For Scorsese himself, the honor took him back to his childhood, where television performances were in the tradition of the Friars. Growing up on New York’s Lower East Side, Scorsese said that the storytelling, the joke pacing, the comic timing, was all around him. “That’s where I learned about acting, too, really. So it comes from that, I had no background,” he said. “A lot of it comes from what we consider entertainment which I never thought I’d be part of but I’d admired so greatly. So to be here is really interesting, to say the least. And really appreciative.”
Those in attendance remembered how Scorsese had taught them, generously sharing his knowledge and expertise.
“He’s not holding back secrets, he’s giving young filmmakers all the information,” Fuqua, whose latest film The Magnificent Seven hits theaters on Friday, told THR, recalling a private screening session Scorsese set up for him. “He’s not worried about the young guy coming up, he’s Martin Scorsese. He’s like ‘Here take this and go make a great movie.'”
Vincent Piazza, who worked with Scorsese on Boardwalk Empire, said the director is “someone who’s there to take this wealth of knowledge that he’s accumulated over the years and pay it forward and pass it on.”
As for Scorsese’s own great films, Piazza called his voice in cinema unique and unforgettable, his way of capturing history cementing his status as an icon.

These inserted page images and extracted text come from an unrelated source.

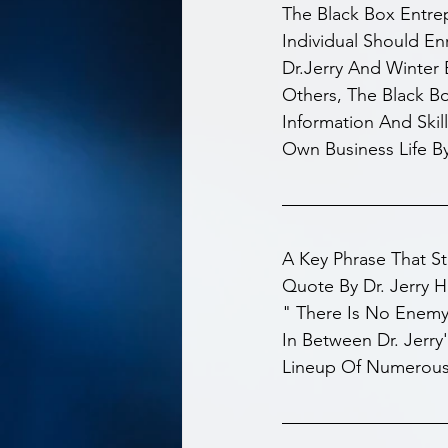
The Black Box Entre
Individual Should En
Dr.Jerry And Winter 
Others, The Black B
Information And Skill
Own Business Life B
A Key Phrase That S
Quote By Dr. Jerry H
" There Is No Enemy
In Between Dr. Jerry
Lineup Of Numerous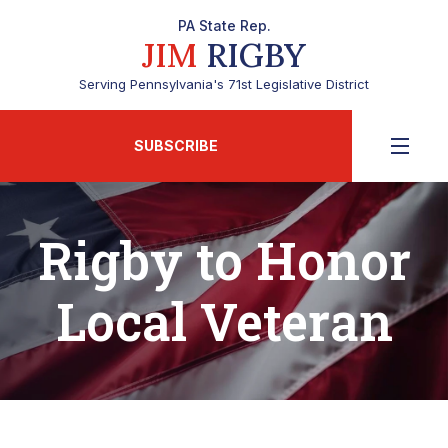
PA State Rep.
JIM
RIGBY
Serving Pennsylvania's 71st Legislative District
SUBSCRIBE
Rigby to Honor
Local Veteran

“When you’re a director and you look at Scorsese’s work, he’s always challenging us to push the envelope and break the rules. Someone like that is necessary and a godsend.” Fuqua said. “[His films have] always challenged the audience with a new way of looking at it. Shorthand, faster pacing, slowed down pacing, he’s a master of cinema in a sense that he knows movies that you and I would never think about. He’s a genius like that.”
Elvis Costello added, “You know what he finds, is the human side, and the moral questions,” he said. “They’re in all the films whether they’re in Little Italy or in the police department in Boston or something like the conflicts of a singular person like Howard Hughes.”

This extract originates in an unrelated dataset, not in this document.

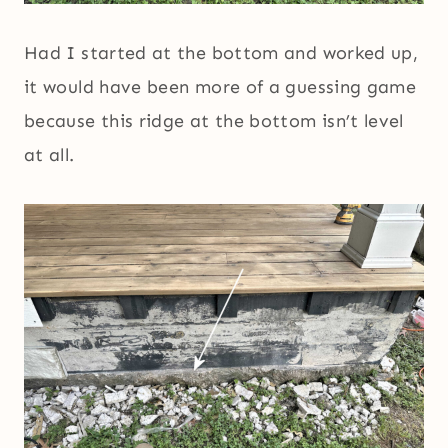
Had I started at the bottom and worked up,
it would have been more of a guessing game
because this ridge at the bottom isn’t level
at all.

For some, the task of summarizing Scorsese’s undeniable imprint on film and entertainment proved too large, with James Lipton calling the director a genius and Larry King referring to him as one of the absolute best.
Meanwhile, Diana Krall, who was to perform a song from Pete Kelly’s Blues that evening said that the song selection was Scorsese’s own. “I played a party for him in Paris a little over a year ago and I had my song to play and then he said to me, ‘Why didn’t you play this song?’” she said. “So tonight I’m getting a chance to play it.”